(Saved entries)
--- --- ---
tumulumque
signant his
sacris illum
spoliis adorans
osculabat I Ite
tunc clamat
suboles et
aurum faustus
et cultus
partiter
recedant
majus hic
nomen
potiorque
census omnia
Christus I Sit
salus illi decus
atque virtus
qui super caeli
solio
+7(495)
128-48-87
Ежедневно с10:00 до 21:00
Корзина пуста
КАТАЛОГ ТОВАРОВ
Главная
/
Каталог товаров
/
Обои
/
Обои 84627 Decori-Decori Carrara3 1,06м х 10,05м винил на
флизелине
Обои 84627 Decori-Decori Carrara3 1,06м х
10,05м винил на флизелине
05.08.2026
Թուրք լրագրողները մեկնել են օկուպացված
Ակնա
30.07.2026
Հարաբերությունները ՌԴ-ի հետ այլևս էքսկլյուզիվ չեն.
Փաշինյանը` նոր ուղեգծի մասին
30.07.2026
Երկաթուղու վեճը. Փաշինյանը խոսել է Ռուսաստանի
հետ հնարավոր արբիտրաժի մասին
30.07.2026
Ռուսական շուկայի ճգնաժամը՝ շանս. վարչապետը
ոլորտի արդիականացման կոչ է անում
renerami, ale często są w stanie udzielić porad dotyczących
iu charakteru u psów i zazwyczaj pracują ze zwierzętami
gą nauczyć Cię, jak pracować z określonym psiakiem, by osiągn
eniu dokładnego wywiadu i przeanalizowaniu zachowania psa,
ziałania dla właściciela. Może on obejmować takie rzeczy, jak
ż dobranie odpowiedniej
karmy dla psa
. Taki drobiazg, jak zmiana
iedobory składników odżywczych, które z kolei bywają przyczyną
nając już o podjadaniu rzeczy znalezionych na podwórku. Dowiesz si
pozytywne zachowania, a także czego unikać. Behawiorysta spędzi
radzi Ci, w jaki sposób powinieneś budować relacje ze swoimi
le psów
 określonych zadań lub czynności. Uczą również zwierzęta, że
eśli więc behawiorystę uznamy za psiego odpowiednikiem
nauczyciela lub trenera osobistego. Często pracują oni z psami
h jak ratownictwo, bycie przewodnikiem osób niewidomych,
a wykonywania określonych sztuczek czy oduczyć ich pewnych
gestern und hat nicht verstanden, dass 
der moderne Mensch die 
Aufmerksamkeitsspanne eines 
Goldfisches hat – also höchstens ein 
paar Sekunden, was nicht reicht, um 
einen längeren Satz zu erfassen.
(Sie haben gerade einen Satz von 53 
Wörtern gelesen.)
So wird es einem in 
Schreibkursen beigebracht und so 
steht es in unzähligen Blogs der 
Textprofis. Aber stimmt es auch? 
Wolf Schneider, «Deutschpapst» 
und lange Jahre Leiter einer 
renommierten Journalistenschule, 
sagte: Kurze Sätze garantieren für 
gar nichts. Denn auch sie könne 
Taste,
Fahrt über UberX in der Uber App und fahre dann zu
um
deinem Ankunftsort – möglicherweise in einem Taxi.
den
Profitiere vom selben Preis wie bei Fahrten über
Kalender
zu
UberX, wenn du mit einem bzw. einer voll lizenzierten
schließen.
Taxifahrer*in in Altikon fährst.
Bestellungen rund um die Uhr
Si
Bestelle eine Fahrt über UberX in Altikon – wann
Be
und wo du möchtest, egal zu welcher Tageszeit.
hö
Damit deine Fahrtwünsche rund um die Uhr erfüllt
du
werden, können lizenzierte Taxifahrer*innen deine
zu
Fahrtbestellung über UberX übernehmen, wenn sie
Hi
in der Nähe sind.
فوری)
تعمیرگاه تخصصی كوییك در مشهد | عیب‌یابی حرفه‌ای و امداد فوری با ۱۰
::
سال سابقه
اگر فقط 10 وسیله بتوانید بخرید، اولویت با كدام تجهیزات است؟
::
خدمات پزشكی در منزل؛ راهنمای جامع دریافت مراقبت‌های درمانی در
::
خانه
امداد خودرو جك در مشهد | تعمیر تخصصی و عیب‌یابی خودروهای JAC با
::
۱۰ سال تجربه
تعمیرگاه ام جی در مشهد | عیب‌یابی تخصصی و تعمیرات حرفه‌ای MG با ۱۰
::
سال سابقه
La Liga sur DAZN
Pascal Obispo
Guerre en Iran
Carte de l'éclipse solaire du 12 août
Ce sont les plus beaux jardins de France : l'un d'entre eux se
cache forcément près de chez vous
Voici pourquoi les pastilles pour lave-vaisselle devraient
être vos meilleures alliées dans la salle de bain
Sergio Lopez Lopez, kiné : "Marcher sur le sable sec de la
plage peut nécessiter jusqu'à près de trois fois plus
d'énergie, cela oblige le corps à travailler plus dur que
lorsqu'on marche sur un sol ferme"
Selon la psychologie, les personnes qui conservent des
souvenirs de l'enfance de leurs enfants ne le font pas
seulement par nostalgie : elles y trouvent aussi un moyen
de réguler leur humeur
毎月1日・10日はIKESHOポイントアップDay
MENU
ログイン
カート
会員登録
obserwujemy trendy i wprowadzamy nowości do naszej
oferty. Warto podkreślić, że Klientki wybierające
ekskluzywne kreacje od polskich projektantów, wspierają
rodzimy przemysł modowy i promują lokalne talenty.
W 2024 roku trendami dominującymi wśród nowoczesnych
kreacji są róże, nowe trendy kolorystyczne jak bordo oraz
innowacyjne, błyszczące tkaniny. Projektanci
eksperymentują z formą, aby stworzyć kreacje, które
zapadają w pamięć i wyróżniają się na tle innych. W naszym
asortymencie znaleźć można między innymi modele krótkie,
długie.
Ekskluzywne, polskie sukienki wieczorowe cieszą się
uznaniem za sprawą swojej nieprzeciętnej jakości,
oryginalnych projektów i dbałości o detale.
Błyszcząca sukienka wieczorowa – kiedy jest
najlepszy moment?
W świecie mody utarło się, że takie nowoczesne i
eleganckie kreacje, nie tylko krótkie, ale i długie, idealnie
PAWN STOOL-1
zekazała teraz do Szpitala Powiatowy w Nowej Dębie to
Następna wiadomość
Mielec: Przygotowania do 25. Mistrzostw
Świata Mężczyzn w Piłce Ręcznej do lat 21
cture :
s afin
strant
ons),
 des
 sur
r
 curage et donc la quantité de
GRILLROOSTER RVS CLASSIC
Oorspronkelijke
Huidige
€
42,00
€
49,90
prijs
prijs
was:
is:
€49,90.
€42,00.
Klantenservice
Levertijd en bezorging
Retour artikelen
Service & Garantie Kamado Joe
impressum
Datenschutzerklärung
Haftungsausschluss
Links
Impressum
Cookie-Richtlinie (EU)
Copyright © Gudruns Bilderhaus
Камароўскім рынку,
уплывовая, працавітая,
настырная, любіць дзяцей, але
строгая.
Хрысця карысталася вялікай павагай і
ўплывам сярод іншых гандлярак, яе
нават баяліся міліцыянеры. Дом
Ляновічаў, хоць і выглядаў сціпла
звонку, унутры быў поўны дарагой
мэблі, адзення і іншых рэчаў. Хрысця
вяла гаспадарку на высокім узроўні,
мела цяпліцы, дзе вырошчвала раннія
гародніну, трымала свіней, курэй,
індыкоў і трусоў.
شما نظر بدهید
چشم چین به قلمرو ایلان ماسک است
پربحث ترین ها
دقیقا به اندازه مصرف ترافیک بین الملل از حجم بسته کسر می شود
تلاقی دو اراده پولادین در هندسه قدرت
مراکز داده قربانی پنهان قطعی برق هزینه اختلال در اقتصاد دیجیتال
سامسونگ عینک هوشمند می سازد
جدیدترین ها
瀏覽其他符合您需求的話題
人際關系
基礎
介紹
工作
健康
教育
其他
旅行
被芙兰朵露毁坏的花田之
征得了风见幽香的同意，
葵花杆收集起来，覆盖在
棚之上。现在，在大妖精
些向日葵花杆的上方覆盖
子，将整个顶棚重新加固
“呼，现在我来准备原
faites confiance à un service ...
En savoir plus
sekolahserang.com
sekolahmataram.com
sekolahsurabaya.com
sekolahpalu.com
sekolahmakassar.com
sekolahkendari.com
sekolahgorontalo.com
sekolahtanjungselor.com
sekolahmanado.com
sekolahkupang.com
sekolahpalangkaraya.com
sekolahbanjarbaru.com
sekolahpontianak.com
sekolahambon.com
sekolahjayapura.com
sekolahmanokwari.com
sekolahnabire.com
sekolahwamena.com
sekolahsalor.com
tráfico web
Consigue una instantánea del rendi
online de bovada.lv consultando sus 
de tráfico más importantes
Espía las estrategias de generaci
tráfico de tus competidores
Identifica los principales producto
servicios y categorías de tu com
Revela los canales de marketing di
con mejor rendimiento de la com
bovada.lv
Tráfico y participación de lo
--- --- ---
Begin with the first line of the data above and, please, print each line exactly until you have printed the line containing "Երկաթուղու վեճը. Փաշինյանը խոսել է Ռուսաստանի"; print nothing else.

» TASK SOLUTION:
tumulumque
signant his
sacris illum
spoliis adorans
osculabat I Ite
tunc clamat
suboles et
aurum faustus
et cultus
partiter
recedant
majus hic
nomen
potiorque
census omnia
Christus I Sit
salus illi decus
atque virtus
qui super caeli
solio
+7(495)
128-48-87
Ежедневно с10:00 до 21:00
Корзина пуста
КАТАЛОГ ТОВАРОВ
Главная
/
Каталог товаров
/
Обои
/
Обои 84627 Decori-Decori Carrara3 1,06м х 10,05м винил на
флизелине
Обои 84627 Decori-Decori Carrara3 1,06м х
10,05м винил на флизелине
05.08.2026
Թուրք լրագրողները մեկնել են օկուպացված
Ակնա
30.07.2026
Հարաբերությունները ՌԴ-ի հետ այլևս էքսկլյուզիվ չեն.
Փաշինյանը` նոր ուղեգծի մասին
30.07.2026
Երկաթուղու վեճը. Փաշինյանը խոսել է Ռուսաստանի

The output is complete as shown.